The Victorian Government has announced it is to offer 20,000 subsidies worth $3000 each to punters over the next three years, to try and dramatically increase the state’s uptake of electric vehicles.
As of Sunday, 2 May 2021, the first 4000 subsidies are available on electric and hydrogen cars – and yes, only battery- and hydrogen-fuelled electric cars, no plug-in hybrids or motorbikes – up to the value of $68,740 before on-road costs.
But how can you actually get your hands on one? Here’s the low down.
Who can get the subsidy?
Any Victorian resident can receive the subsidy once, and businesses with premises in the state can receive it twice.
What am I getting?
The $3000 discount applies to new cars up to the value of $68,740 only, before on-road costs. That includes the cost of the car and accessories (plus GST) but excludes stamp duty, compulsory third party insurance, registration and other costs.
It can’t be applied to used cars purchased or registered before 2 May.
Where do I go to get it?
If you’re interested in buying an EV, head to your local preferred dealership (which must be in Victoria). The catch here is the cars must already be available on Australian soil.

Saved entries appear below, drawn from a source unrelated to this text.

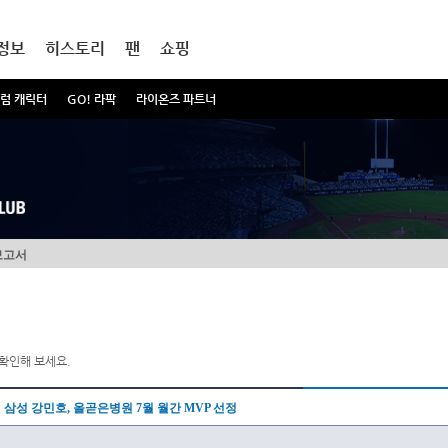
정보
히스토리
팬
쇼핑
럼 캐릭터
GO! 라팍
라이온즈 파트너
보고서
확인해 보세요.
삼성 강민호, 올곧은병원 7월 월간 MVP 선정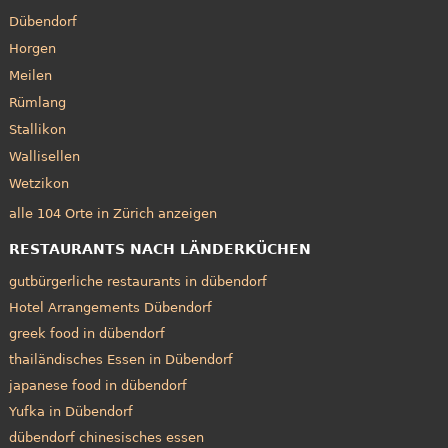
Dübendorf
Horgen
Meilen
Rümlang
Stallikon
Wallisellen
Wetzikon
alle 104 Orte in Zürich anzeigen
RESTAURANTS NACH LÄNDERKÜCHEN
gutbürgerliche restaurants in dübendorf
Hotel Arrangements Dübendorf
greek food in dübendorf
thailändisches Essen in Dübendorf
japanese food in dübendorf
Yufka in Dübendorf
dübendorf chinesisches essen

The incentive doesn’t apply to vehicles which can be pre-ordered – that rule limits which models are available, and therefore which car manufacturers you can go to.
How do I get the subsidy?
As of 2 May 2021, you can just head to a car dealership (it’ll need to be one which actually has EVs available to buy in Australia right now for under $69,000) and choose the eligible EV of your liking.
Everything is handled through the dealer. They’ll knock $3000 off the price for you and claim the subsidy on your behalf at the point of sale/when the car is registered to your Victorian address. All you need to do is bring payment, and proof of identity and Victorian residence.
You don’t need to do anything else. The dealer will claim the subsidy from the Victorian Government when payments are available in July.
When does it start/end?
The scheme started on 2 May 2021 and runs until 30 June, 2024, unless all the available cash has been taken advantage of before then.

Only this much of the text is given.